From the first line onward, reproduce the records exactly; the final line to include is the one holding "The image size is (1568, 1753).".
[Opening Entries shown section]
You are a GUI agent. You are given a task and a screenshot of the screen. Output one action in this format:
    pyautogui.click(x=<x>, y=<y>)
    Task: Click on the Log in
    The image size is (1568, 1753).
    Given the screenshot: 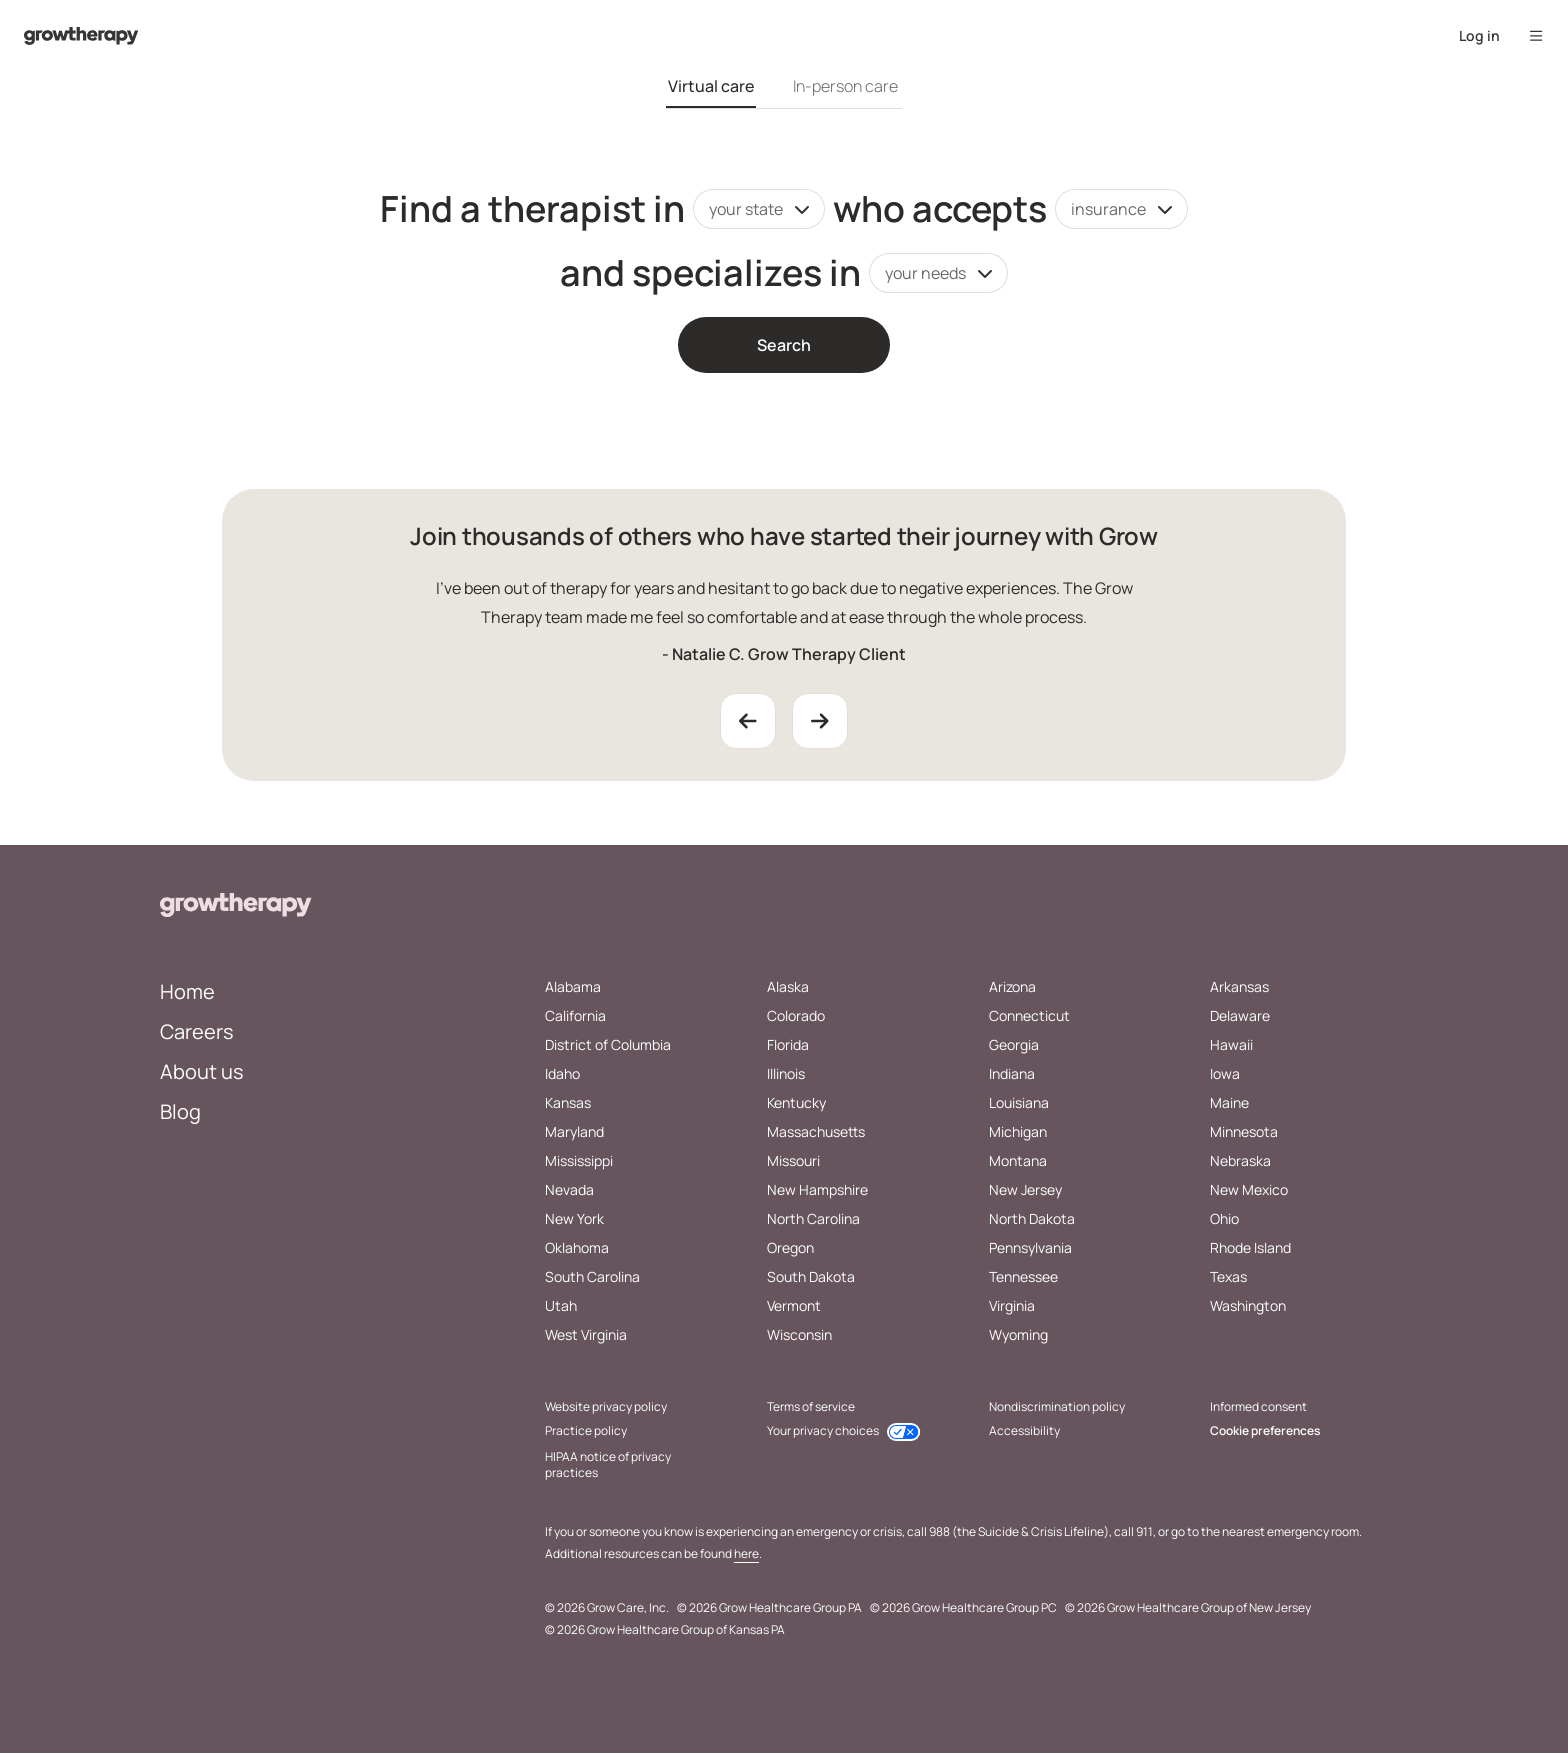 What is the action you would take?
    pyautogui.click(x=1479, y=35)
    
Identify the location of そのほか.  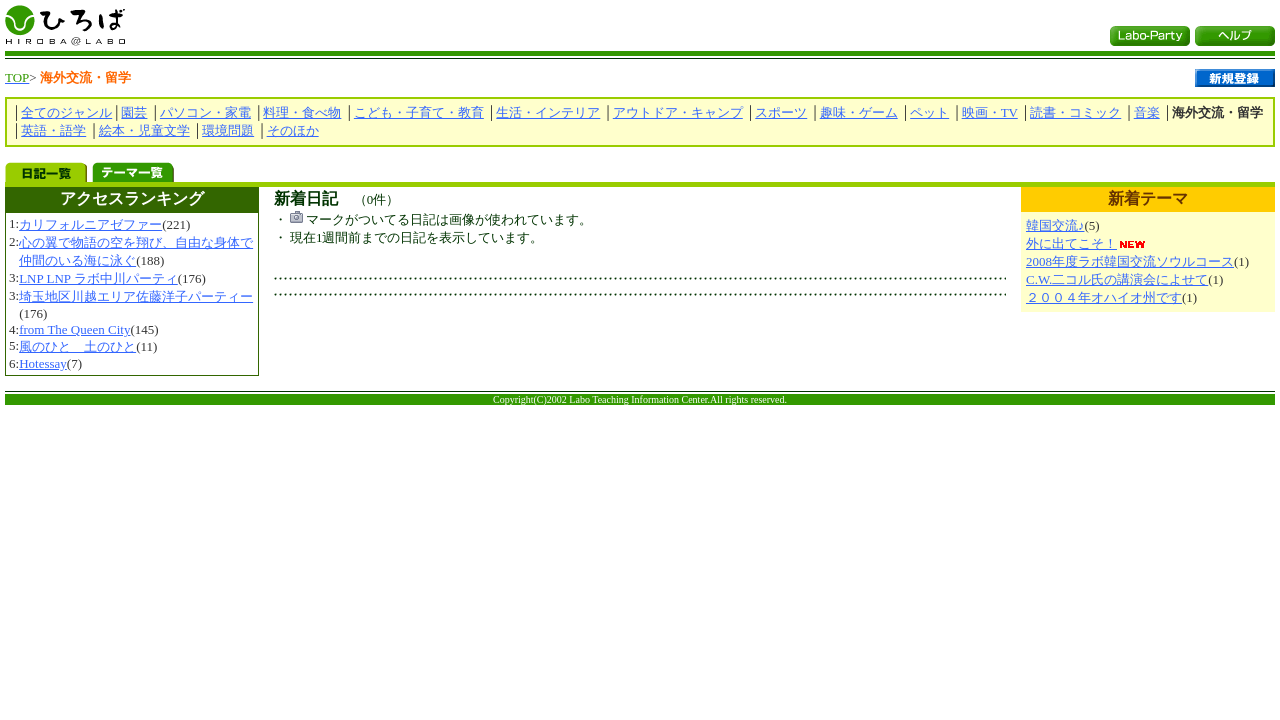
(293, 130).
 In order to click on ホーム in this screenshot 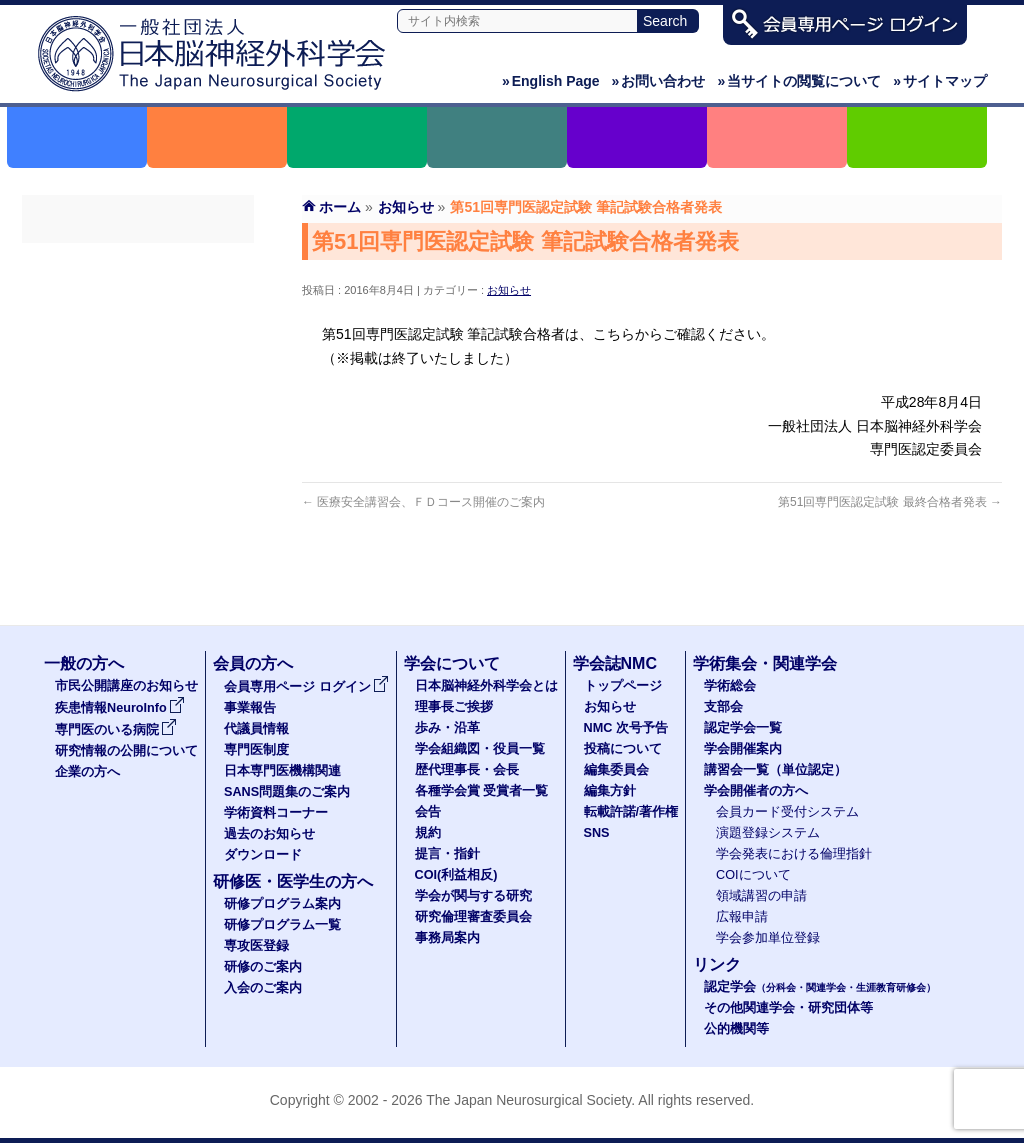, I will do `click(340, 207)`.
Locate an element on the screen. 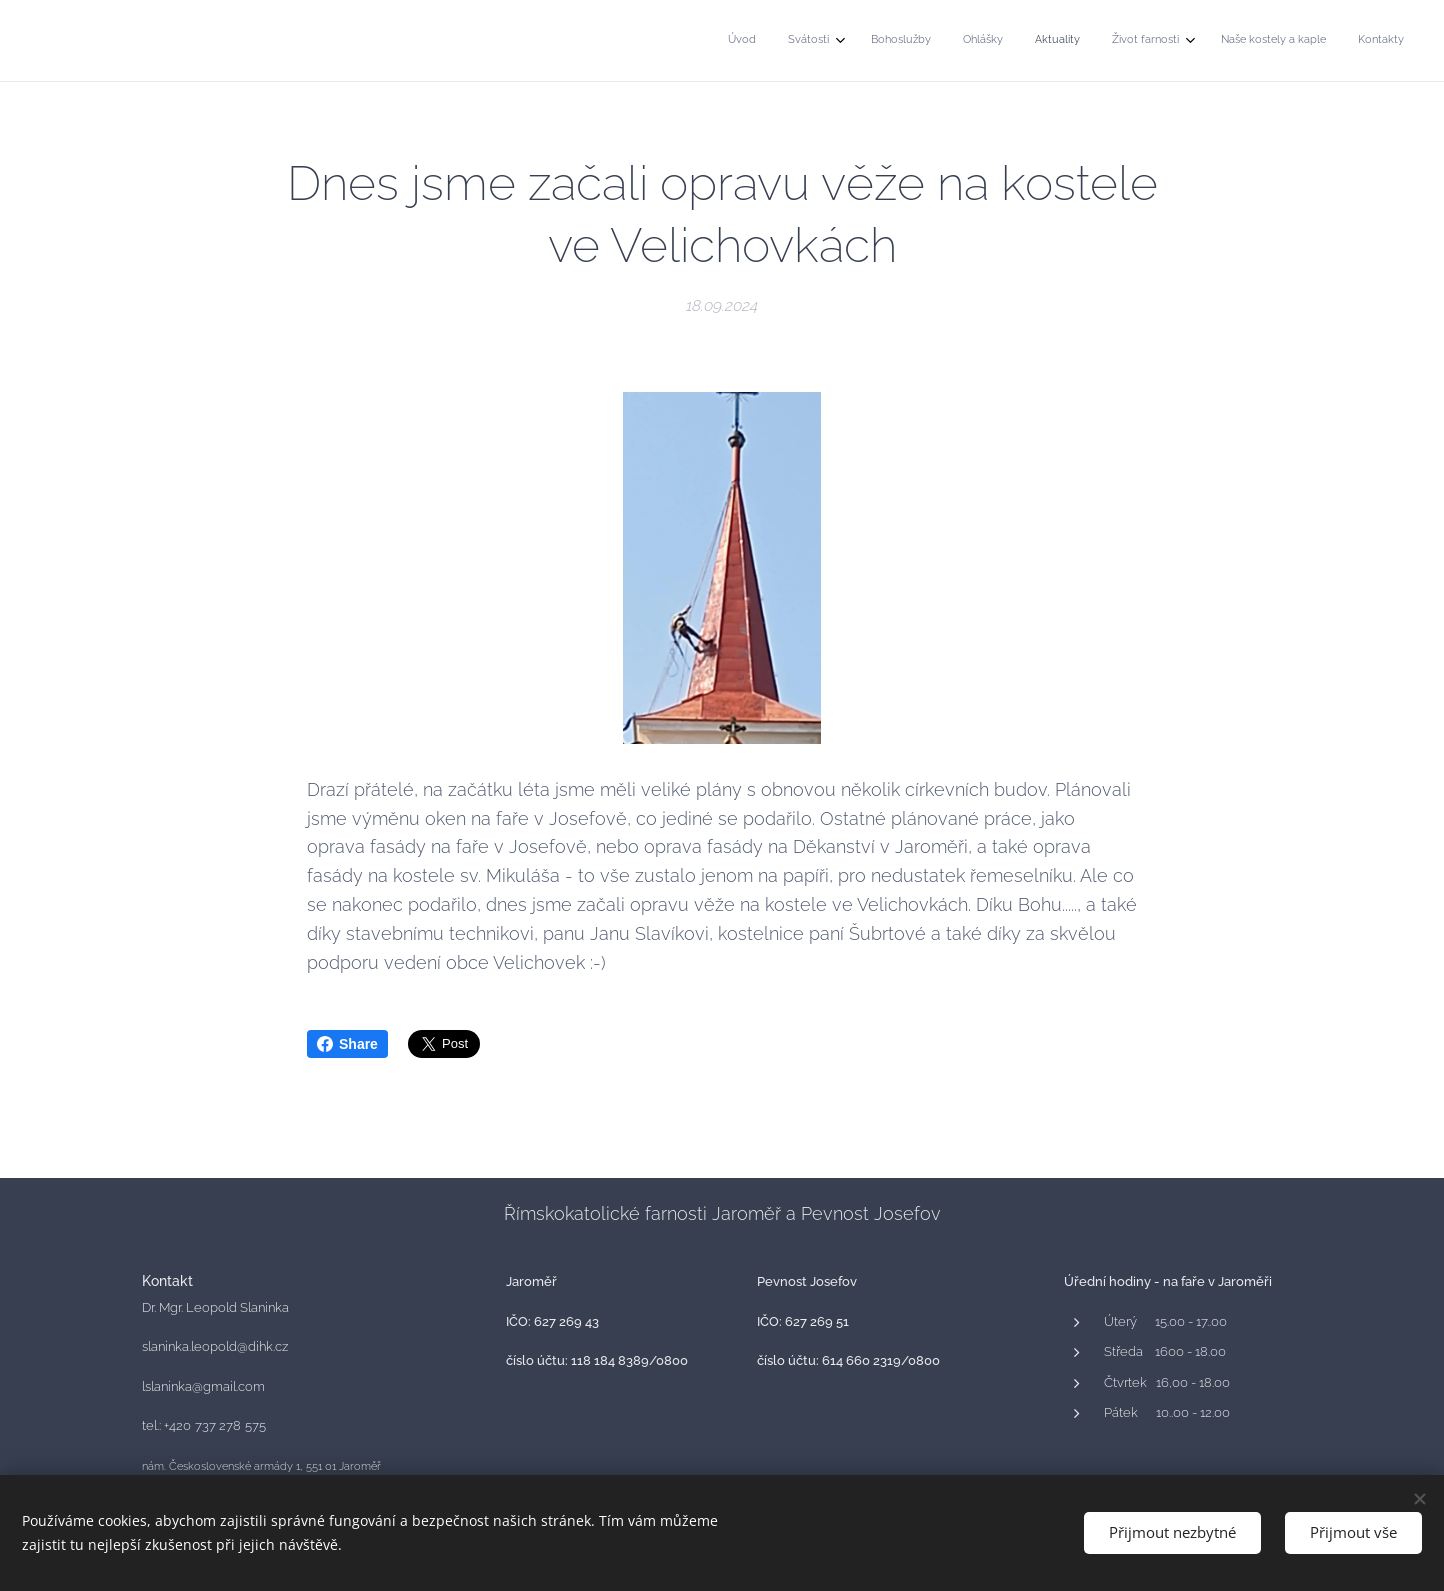  [menuitem] is located at coordinates (1165, 41).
[Closing Entries shown section]
Answer box:
You are a GUI agent. You are given a task and a screenshot of the screen. Output one action in this format:
    pyautogui.click(x=<x>, y=<y>)
    Task: Click on the Log in
    The image size is (1568, 1753).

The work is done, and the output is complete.